People v. Lerch

2025 IL App (4th) 240110-U
CourtAppellate Court of Illinois
DecidedJanuary 13, 2025
Docket4-24-0110
StatusUnpublished
Cited by1 cases

This text of 2025 IL App (4th) 240110-U (People v. Lerch) is published on Counsel Stack Legal Research, covering Appellate Court of Illinois primary law. Counsel Stack provides free access to over 12 million legal documents including statutes, case law, regulations, and constitutions.

Bluebook
People v. Lerch, 2025 IL App (4th) 240110-U (Ill. Ct. App. 2025).

Opinion

NOTICE 2025 IL App (4th) 240110-U FILED This Order was filed under January 13, 2025 Supreme Court Rule 23 and is NO. 4-24-0110 Carla Bender not precedent except in the 4th District Appellate limited circumstances allowed Court, IL under Rule 23(e)(1). IN THE APPELLATE COURT

OF ILLINOIS

FOURTH DISTRICT

THE PEOPLE OF THE STATE OF ILLINOIS, ) Appeal from the Plaintiff-Appellee, ) Circuit Court of v. ) McDonough County SKYLER C. LERCH, ) No. 22CF129 Defendant-Appellant. ) ) Honorable ) Nigel D. Graham, ) Judge Presiding.

JUSTICE GRISCHOW delivered the judgment of the court. Justices Doherty and DeArmond concurred in the judgment.

ORDER

¶1 Held: The appellate court reversed, finding the trial court’s response to the jury’s question during deliberations was erroneous and deprived defendant of a fair trial on the aggravated battery charge.

¶2 Following a jury trial, defendant, Skyler C. Lerch, was convicted of resisting a

peace officer (720 ILCS 5/31-1(a) (West 2022)), criminal damage to government supported

property (id. §21-1.01(a)(1)), aggravated battery (id. § 12-3.05(d)(4)(i)), domestic battery (id.

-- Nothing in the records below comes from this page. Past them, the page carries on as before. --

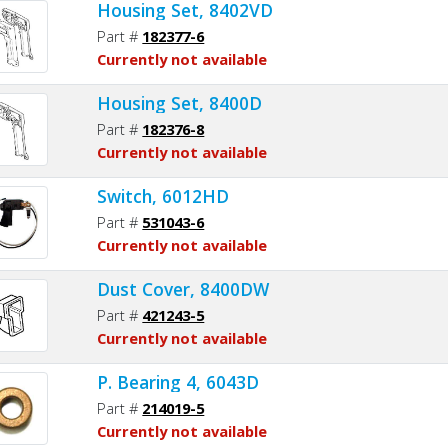
Housing Set, 8402VD
Part #
182377-6
Currently not available
Housing Set, 8400D
Part #
182376-8
Currently not available
Switch, 6012HD
Part #
531043-6
Currently not available
Dust Cover, 8400DW
Part #
421243-5
Currently not available
P. Bearing 4, 6043D
Part #
214019-5
Currently not available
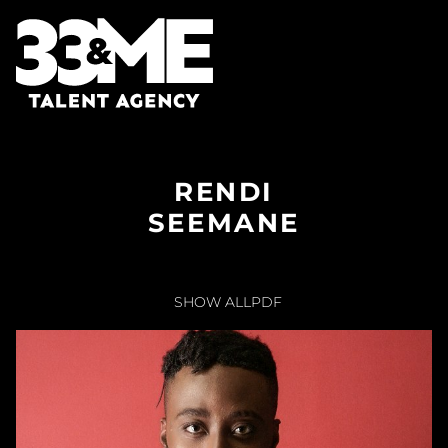
RENDI
SEEMANE
SHOW ALL
PDF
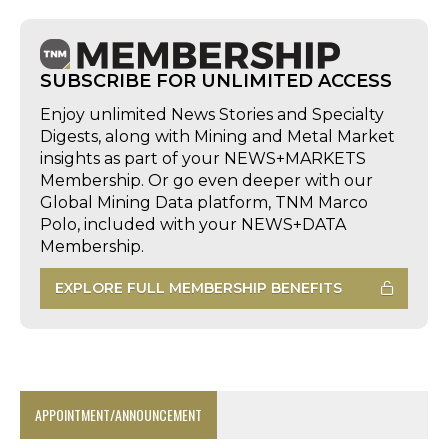
SUBSCRIBE FOR UNLIMITED ACCESS
Enjoy unlimited News Stories and Specialty
Digests, along with Mining and Metal Market
insights as part of your NEWS+MARKETS
Membership. Or go even deeper with our
Global Mining Data platform, TNM Marco
Polo, included with your NEWS+DATA
Membership.
EXPLORE FULL MEMBERSHIP BENEFITS
APPOINTMENT/ANNOUNCEMENT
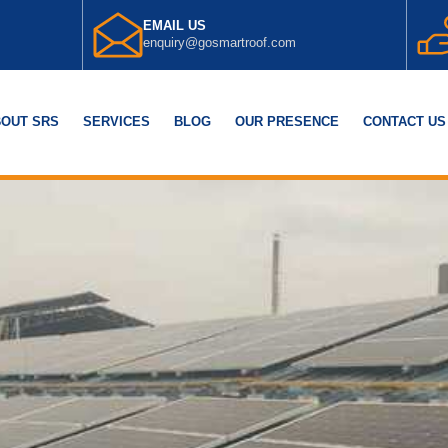
EMAIL US
enquiry@gosmartroof.com
OUT SRS
SERVICES
BLOG
OUR PRESENCE
CONTACT US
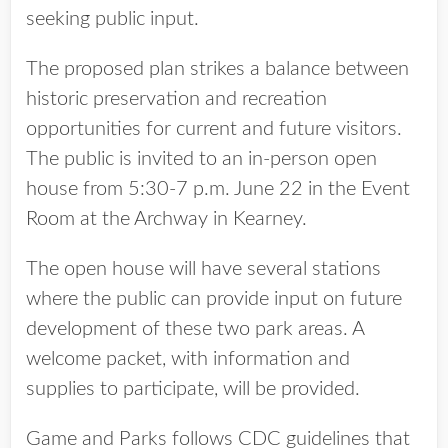
seeking public input.
The proposed plan strikes a balance between
historic preservation and recreation
opportunities for current and future visitors.
The public is invited to an in-person open
house from 5:30-7 p.m. June 22 in the Event
Room at the Archway in Kearney.
The open house will have several stations
where the public can provide input on future
development of these two park areas. A
welcome packet, with information and
supplies to participate, will be provided.
Game and Parks follows CDC guidelines that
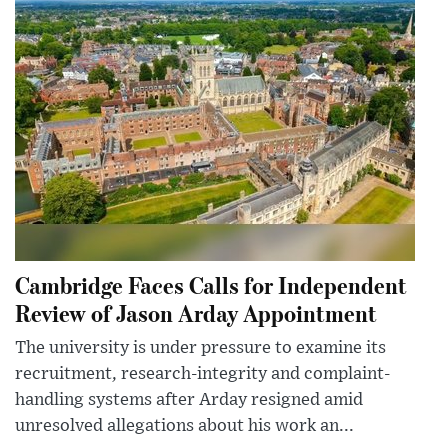
Cambridge Faces Calls for Independent
Review of Jason Arday Appointment
The university is under pressure to examine its
recruitment, research-integrity and complaint-
handling systems after Arday resigned amid
unresolved allegations about his work an...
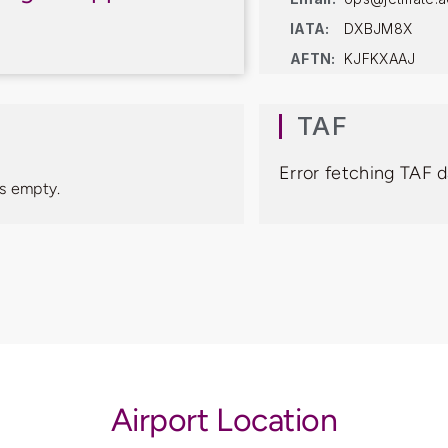
IATA:
DXBJM8X
AFTN:
KJFKXAAJ
TAF
Error fetching TAF 
s empty.
Airport Location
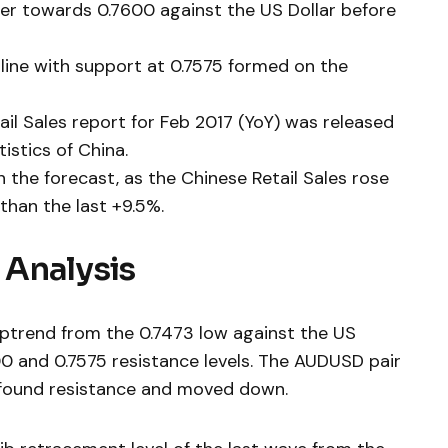
her towards 0.7600 against the US Dollar before
d line with support at 0.7575 formed on the
tail Sales report for Feb 2017 (YoY) was released
istics of China.
the forecast, as the Chinese Retail Sales rose
than the last +9.5%.
 Analysis
 uptrend from the 0.7473 low against the US
0 and 0.7575 resistance levels. The AUDUSD pair
t found resistance and moved down.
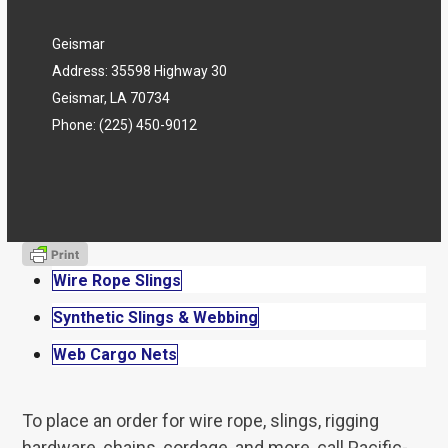
Geismar
Address: 35598 Highway 30
Geismar, LA 70734
Phone:
(225) 450-9012
Wire Rope Slings
Synthetic Slings & Webbing
Web Cargo Nets
To place an order for wire rope, slings, rigging
hardware, chains, cordage, and more, call Pacific-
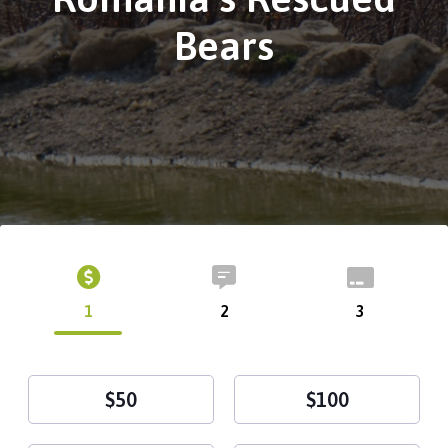
Bears
1
2
3
$50
$100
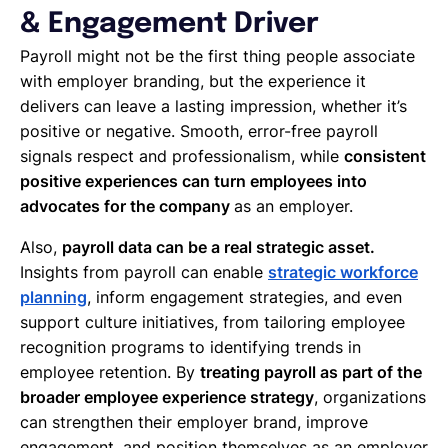
& Engagement Driver
Payroll might not be the first thing people associate
with employer branding, but the experience it
delivers can leave a lasting impression, whether it’s
positive or negative. Smooth, error-free payroll
signals respect and professionalism, while
consistent
positive experiences can turn employees into
advocates for the company
as an employer.
Also,
payroll data can be a real strategic asset.
Insights from payroll can enable
strategic workforce
planning
, inform engagement strategies, and even
support culture initiatives, from tailoring employee
recognition programs to identifying trends in
employee retention. By
treating payroll as part of the
broader employee experience strategy
, organizations
can strengthen their employer brand, improve
engagement, and position themselves as an employer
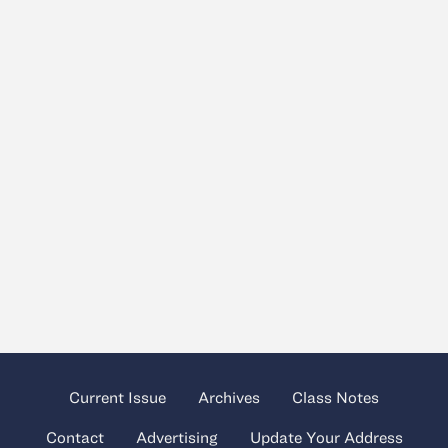
Current Issue
Archives
Class Notes
Contact
Advertising
Update Your Address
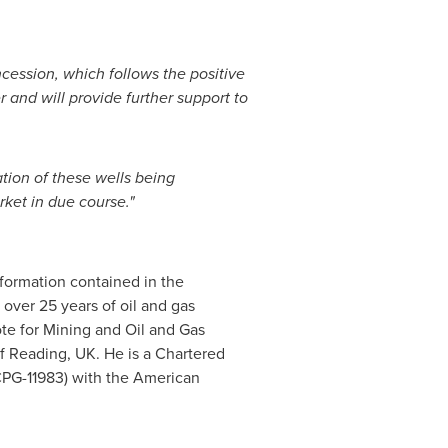
cession, which follows the positive
 and will provide further support to
tion of these wells being
ket in due course."
formation contained in the
over 25 years of oil and gas
te for Mining and Oil and Gas
of
Reading, UK
. He is a Chartered
(CPG-11983) with the American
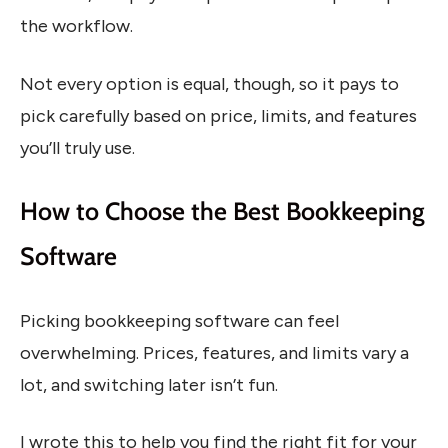
the workflow.
Not every option is equal, though, so it pays to
pick carefully based on price, limits, and features
you’ll truly use.
How to Choose the Best Bookkeeping
Software
Picking bookkeeping software can feel
overwhelming. Prices, features, and limits vary a
lot, and switching later isn’t fun.
I wrote this to help you find the right fit for your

§ 12-3.2(a)(1)), and aggravated assault with a deadly weapon (id. § 12-2(c)(1)). Defendant

appeals, arguing the trial court erred when it did not answer the jury’s question regarding what

evidence could be considered in the aggravated battery charge. For the reasons below, we reverse

the aggravated battery conviction and remand for retrial on that charge. ¶3 I. BACKGROUND

¶4 A. The Arrest and Charges

¶5 On September 12, 2022, Officers Kenneth Bergren and Eric Cremer from the

Macomb Police Department were dispatched to a home after Neisha Shaw called 911, claiming

her boyfriend held a knife to her neck and threatened her and her family with physical harm. The

following description of events is based upon the evidence presented at trial, which is not

challenged on appeal. Upon the officers’ arrival to the home, Shaw answered the door, with

defendant standing closely behind. The officers ordered defendant out of the house and to get to

his knees. As Officer Bergren attempted to secure defendant’s left wrist with handcuffs, defendant

began to slam his head on the ground. Both officers pulled defendant onto the grass to stop him

from slamming his head on the sidewalk. Defendant buried his hands underneath him, grabbed

onto his pants, and flexed his muscles to keep the officers from putting his hands behind his back.

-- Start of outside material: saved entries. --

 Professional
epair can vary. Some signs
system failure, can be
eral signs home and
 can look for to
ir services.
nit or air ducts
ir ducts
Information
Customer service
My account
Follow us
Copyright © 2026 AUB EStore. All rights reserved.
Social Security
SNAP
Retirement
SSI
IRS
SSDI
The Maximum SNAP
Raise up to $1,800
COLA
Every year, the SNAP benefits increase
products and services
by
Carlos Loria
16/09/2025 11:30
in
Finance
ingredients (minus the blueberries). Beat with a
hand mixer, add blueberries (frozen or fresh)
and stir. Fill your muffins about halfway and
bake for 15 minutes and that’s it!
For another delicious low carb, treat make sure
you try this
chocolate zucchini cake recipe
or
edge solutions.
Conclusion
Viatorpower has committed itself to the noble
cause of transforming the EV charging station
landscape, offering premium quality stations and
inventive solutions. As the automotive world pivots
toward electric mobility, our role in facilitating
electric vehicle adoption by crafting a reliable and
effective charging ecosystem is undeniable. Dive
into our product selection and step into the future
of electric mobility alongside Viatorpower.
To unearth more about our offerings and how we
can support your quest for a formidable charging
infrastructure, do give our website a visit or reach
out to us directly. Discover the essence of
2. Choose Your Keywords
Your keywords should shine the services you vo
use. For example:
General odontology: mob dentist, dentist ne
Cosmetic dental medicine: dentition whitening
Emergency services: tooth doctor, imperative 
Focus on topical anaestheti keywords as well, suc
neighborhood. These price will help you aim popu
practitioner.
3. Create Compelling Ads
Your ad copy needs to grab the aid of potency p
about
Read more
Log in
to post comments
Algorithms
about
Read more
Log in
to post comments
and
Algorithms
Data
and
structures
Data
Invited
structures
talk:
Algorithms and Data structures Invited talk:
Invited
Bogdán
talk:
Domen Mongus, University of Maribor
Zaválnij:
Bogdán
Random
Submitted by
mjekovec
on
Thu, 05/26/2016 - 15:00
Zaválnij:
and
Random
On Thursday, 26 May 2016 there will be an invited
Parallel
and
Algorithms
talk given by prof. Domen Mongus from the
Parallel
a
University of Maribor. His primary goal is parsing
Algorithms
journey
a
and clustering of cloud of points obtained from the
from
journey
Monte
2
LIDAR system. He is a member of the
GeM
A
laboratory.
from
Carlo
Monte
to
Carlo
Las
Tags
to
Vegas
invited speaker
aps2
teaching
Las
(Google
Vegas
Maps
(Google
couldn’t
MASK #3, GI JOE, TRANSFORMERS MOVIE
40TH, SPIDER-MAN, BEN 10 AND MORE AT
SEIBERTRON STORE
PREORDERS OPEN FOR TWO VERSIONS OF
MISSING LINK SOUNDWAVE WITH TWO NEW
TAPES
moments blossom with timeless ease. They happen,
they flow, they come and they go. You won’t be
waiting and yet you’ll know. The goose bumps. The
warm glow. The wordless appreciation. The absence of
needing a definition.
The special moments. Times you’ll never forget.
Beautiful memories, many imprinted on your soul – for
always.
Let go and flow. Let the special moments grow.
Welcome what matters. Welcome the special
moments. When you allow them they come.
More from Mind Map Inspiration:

The officers were unable to secure defendant with handcuffs. When the officers disengaged to

draw their tasers, defendant ran away to the rear of the residence. The officers pursed defendant,

who was ultimately tased and fell to the ground.

¶6 After another struggle, defendant was handcuffed. While being escorted to the

squad car, defendant asked the officers to put his dog inside his house. The officers declined, and

defendant began to physically resist again. As the officers attempted to place defendant in the

squad car, he raised his feet up and kicked the rear side of the driver’s door, which caused dents in

the squad car. The officers then held defendant against the side of the squad car until additional

officers arrived. Defendant leaned back as Officer Bergren leaned forward to keep him against the

car. As defendant leaned back, he turned toward Officer Bergren, who then felt something wet on

his face. Officer Bergren wiped away what he thought to be defendant’s spit. The full audio and

-2- some obstructed video of the encounter was captured on the officers’ body worn cameras. The

videos were admitted into evidence. However, due to the angles of the officers’ body worn

cameras, no footage was captured of defendant spitting on the officer.

¶7 Additional officers arrived on the scene, and defendant was placed in the squad car.

Once in the car, defendant slammed his head into the plastic partition between the front and back

seats until he began to bleed. Defendant was transported to the jail, where medics awaited to assist.

At the jail, defendant stated, “I promise I won’t spit ol’ boy,” to Officer Bergren. Officer Bergren

then went to the hospital to be evaluated for exposure to bodily fluids.

¶8 On September 13, 2022, the State charged defendant by information with resisting

a peace officer (720 ILCS 5/31-1(a) (West 2022)), criminal damage to government supported

property (id. § 21-1.01(a)(1)), aggravated battery (id. § 12-3.05(d)(4)(i)), domestic battery (id.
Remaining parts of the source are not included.